How many albums do you own? (Classical and Non-Classical)

My cd collection is approaching 1650


----------



## GreenMamba (Oct 14, 2012)

No idea, but not even close to that. Hundreds for me, and not even high hundreds (even couting digital recordings). 

And yet you are certainly not even close to others here.


----------



## Manxfeeder (Oct 19, 2010)

I think I'm only around 5- or 600.


----------



## gHeadphone (Mar 30, 2015)

I have between 4 and 5 thousand (a small % is classical as ive only been listening for 18 months). I know some on here have 10 times that much believe it or not!


----------



## brotagonist (Jul 11, 2013)

66% of my albums (73% of the number of discs) are of Western Classical Music. The total number of albums (all genres combined) is now 625. I have quite a few albums of 1-4 discs and have a growing number with more discs, the largest one having 14 discs.
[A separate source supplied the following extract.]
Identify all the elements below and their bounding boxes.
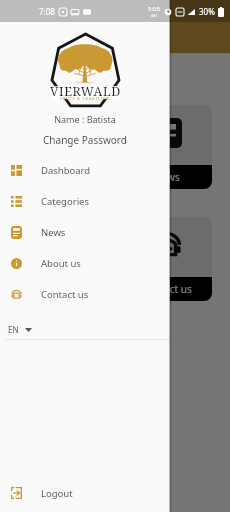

It is quite a sizeable collection by my own estimation (I have been trying to play it in it's entirety for about two years and am still only about two-thirds through!), but it is of a very modest size, compared to the collections of many serious collectors. I have no intention to cap it's size; likewise, I have no intention to grow it by leaps and bounds.


----------



## opus55 (Nov 9, 2010)

A mere couple thousands. I need more time to listen!


----------



## SixFootScowl (Oct 17, 2011)

Counting album folders on my hard drive I have about 475 albums plus an 87-CD Beethoven set:

87 Johnny Winter
28 Neil Young
57 Bob Dylan
10 Jimi Hendrix
10 Johnny Cash
7 Tom Feldmann
36 Various
*So about 235 non-classical, not to mention some stuff that is not ripped*.

122 Beethoven plus an 87-CD complete Beethoven set
14 Handel
34 various
20 Aria sets
61 Operas
*So about 240 classical albums plus the 87-CD set.*


----------



## Triplets (Sep 4, 2014)

I estimate around 2000, and around 200 Lps. I've been burning my CDs to an HD and giving many away.


----------



## Pugg (Aug 8, 2014)

Can I give the total of shelf meters?


----------



## Art Rock (Nov 28, 2009)

About 5000 classical, about 5000 non-classical. The result of 30 years of collecting.


----------



## Open Lane (Nov 11, 2015)

Art Rock said:


> About 5000 classical, about 5000 non-classical. The result of 30 years of collecting.


Very impressive!


----------



## Antiquarian (Apr 29, 2014)

Pugg said:


> Can I give the total of shelf meters?


I like this idea. It obviates the need for tiresome counting. For me, 48.


----------



## joen_cph (Jan 17, 2010)

> Can I give the total of shelf meters?


CDs ~25, LPs ~21, plus downloads. 
Jazz, folk, pop-rock about 500 CDs/LPs.
Books ~52.

Needless to say, more a convenient reference library than the result of just collecting personal favourites, though I´m actually fairly selective. I´ll never be able to know it all in depth.


----------



## senza sordino (Oct 20, 2013)

Just over 400 CDs. Approximately 300 classical, and the remainder are rock, jazz, folk, and musicals. I ran out of shelf space, and I've got 50 CDs on my Amaz*n wish list.


----------



## Open Lane (Nov 11, 2015)

I'm out of shelf space too. hasn't stopped me!! (it might soon though, i need to come up with a solution)


----------



## Iean (Nov 17, 2015)

Around 6500 CDs, maybe 30% classical...the rest : 20% heavy metal, 20% pop/rock,5% jazz, 10% new age, 15% OPM (Original Philippine Music) :angel:


----------